When you are young you think that life will just never stop, its goes on forever, like the dream. When you are on the cusp of 60 time takes on a very different meaning. Each day comes quicker and each day seems to sip faster through the fingers, but the youthful soul within still thinks life will go on forever, like the dream. The truth is the bones remain the same. I can feel my weight either in deepness or in time, i know that beyond the door of eternity awaits the cloud of release, attached to the balloons which have me soar through wild imagination i float way out there in the final approaches of not knowing. I can punish myself for not being a better person or taking more time to be with others, i can take my shadow and cast it upon those who are happiest when im not around. Funny times to sit and ponder like some old oaf on a park bench. On the up side April is a reflective and rejuvenating month where spring and blossom illuminate the garden, birds sing so full of heart and optimism pokes its head above the lawn. A year has passed since we married, that wet and wonderful day that passed like the flick of a page, but there we were giving ourselves to each other in commitment and in love. We took the time to have a night away in a hotel to celebrate that great day, we eat nice but fussy food, we sat in the sun and talked. We were as one, as it should be. Paper days i could marry Louise everyday of the week.
Over in Dublin The Strypes were recording demos and opening the door to album number two, the tricky number two as it is for all of us. Or was. Some great songs and energy filled the air. My week in Cavan was fruitful and it was great to see the band and Niall back happy from the long American tour, and like me at their age loving what they had found. No radio prejudice, no record company egos, no borders of musical nonsense to cross. America is the open space in your musical heart that will always embrace the talents for what they are. Its the bands future im sure of that. The Dublin shows were amazing and the best bit about the trip for me was the Gold Discs given to the band back stage, the smiles were like three bar fires on full, so wonderful to see the excitement and warmth, those were the days, see Niall chaperone to the stars with his golden disc, well deserved. And then, back home Glenn and i are selling out shows as we put our tour on sale for later this year, and im filled with joy to be working with Glenn in this time of our lives, a more open and happy place.

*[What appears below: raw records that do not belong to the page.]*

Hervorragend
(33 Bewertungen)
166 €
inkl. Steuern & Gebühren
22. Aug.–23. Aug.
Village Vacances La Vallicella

Rehearsing the songs has been deep, it has been a challenge possibly for us both but we will reach a sensible place along the route, one we both will own with happiness and love. Easter came and went and not an egg in sight, for me that is. The bells rang out and people looked towards the sun for a new day. The Barn is coming on and on, it looks more amazing every time i see it, but is it going to happen….there are question marks. Firle is a warm blanket around us all but we move on in time, and i have moved on so much in my life. Greenwich, Blackheath, Edenbridge, High Halden, Peasmarsh, Wapping, Brighton Hove and Kemptown, Marylebone and Dulwich. Firle. So many homes so many rents to pay and so many years of change, its all about change and having the courage to change, and float on the wind, and to soar with the imagination. I own nothing other than the words i write, and even they are co owned in some cases. I left each home with a handful of balloons pumped up on the imagination that has made my life what it is, my feet have never been far from the ground. From up here i see so much, from here i see nothing but hope and happiness. Bought myself a Red Balloon, got a blue surprise hidden in the Red Balloon the pinning of my eyes, took the lovelight from my eyes blue, blue surprise.
April beings record store day to the High Street, and there i found myself playing in two stores on my acoustic guitar, one in Eastbourne and the other in Lewes. Chris Topham kindly put my solo album out on vinyl last year and it sounds so good, and record store day tries to embrace the love of all things 12 inch. I enjoyed the small crowds and the time Toppo gave to this my solo world unique. In all time this is the love, this is the album that says, I did get where iam. Lastly i went to see the band in Paris and they were amazing, watching the band for the first time in a few weeks i noticed how they have grown, the songs with small tweaks have benefited from the road. They breath as one. They are inspiring to watch and to be around. Watching young girls in the front row punch the air and gasp at the good looks, how they eat up the songs like fruit from a youthful feast. Back stage its water and ducks back, even though they are surrounded by girls who have flown in from Canada to see them play. I remember those days. In the bus and overnight to Spain for the last show of this tour. April is in the bag, May is around the corner and time to knuckle down to new chords, lyrics, boxed filled with the past and boxes filled with the future. Valuable time for prayers.